»»

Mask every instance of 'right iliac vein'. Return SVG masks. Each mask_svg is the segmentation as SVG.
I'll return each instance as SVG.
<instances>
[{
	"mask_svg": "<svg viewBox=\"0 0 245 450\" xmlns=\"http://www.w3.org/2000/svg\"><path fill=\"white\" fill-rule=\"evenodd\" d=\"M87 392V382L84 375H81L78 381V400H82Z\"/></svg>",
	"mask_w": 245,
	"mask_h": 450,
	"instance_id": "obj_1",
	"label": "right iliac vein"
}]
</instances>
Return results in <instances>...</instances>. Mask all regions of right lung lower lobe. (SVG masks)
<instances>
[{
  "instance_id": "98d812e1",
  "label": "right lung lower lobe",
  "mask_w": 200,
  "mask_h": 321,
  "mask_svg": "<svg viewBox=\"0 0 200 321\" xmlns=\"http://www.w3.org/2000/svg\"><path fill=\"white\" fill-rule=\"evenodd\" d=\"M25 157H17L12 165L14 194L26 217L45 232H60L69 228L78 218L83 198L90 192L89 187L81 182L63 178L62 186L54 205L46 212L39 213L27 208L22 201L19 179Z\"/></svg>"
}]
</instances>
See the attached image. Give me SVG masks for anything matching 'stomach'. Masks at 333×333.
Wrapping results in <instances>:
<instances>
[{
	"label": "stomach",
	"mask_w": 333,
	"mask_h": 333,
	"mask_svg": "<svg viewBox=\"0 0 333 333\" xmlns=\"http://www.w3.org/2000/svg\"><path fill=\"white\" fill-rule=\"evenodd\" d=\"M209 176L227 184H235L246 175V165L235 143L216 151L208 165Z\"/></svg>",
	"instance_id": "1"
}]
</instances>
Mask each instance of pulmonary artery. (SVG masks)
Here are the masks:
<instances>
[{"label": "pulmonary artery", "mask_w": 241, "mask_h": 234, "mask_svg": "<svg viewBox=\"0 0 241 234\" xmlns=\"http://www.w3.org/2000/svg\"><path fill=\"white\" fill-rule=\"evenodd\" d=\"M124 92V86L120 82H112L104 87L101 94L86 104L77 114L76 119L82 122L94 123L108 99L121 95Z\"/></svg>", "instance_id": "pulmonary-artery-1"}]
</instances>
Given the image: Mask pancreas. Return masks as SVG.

««

▶ **REQUIREMENT**:
The full listing is to be copied verbatim.

▶ **SOLUTION TO THIS PROBLEM**:
Mask every instance of 'right iliac vein'. Return SVG masks. Each mask_svg is the segmentation as SVG.
I'll return each instance as SVG.
<instances>
[{
	"mask_svg": "<svg viewBox=\"0 0 245 450\" xmlns=\"http://www.w3.org/2000/svg\"><path fill=\"white\" fill-rule=\"evenodd\" d=\"M87 392V382L84 375H81L78 381V400H82Z\"/></svg>",
	"mask_w": 245,
	"mask_h": 450,
	"instance_id": "obj_1",
	"label": "right iliac vein"
}]
</instances>
Return results in <instances>...</instances>. Mask all regions of right lung lower lobe. (SVG masks)
<instances>
[{
  "instance_id": "98d812e1",
  "label": "right lung lower lobe",
  "mask_w": 200,
  "mask_h": 321,
  "mask_svg": "<svg viewBox=\"0 0 200 321\" xmlns=\"http://www.w3.org/2000/svg\"><path fill=\"white\" fill-rule=\"evenodd\" d=\"M25 157H17L12 165L14 194L26 217L45 232H60L69 228L78 218L83 198L90 192L89 187L81 182L63 178L62 186L54 205L46 212L39 213L27 208L22 201L19 179Z\"/></svg>"
}]
</instances>
See the attached image. Give me SVG masks for anything matching 'stomach'. Masks at 333×333.
Wrapping results in <instances>:
<instances>
[{
	"label": "stomach",
	"mask_w": 333,
	"mask_h": 333,
	"mask_svg": "<svg viewBox=\"0 0 333 333\" xmlns=\"http://www.w3.org/2000/svg\"><path fill=\"white\" fill-rule=\"evenodd\" d=\"M209 176L227 184H235L246 175V165L235 143L216 151L208 165Z\"/></svg>",
	"instance_id": "1"
}]
</instances>
Mask each instance of pulmonary artery. (SVG masks)
Here are the masks:
<instances>
[{"label": "pulmonary artery", "mask_w": 241, "mask_h": 234, "mask_svg": "<svg viewBox=\"0 0 241 234\" xmlns=\"http://www.w3.org/2000/svg\"><path fill=\"white\" fill-rule=\"evenodd\" d=\"M124 92V86L120 82H112L104 87L101 94L86 104L77 114L76 119L82 122L94 123L108 99L121 95Z\"/></svg>", "instance_id": "pulmonary-artery-1"}]
</instances>
Given the image: Mask pancreas. Return masks as SVG.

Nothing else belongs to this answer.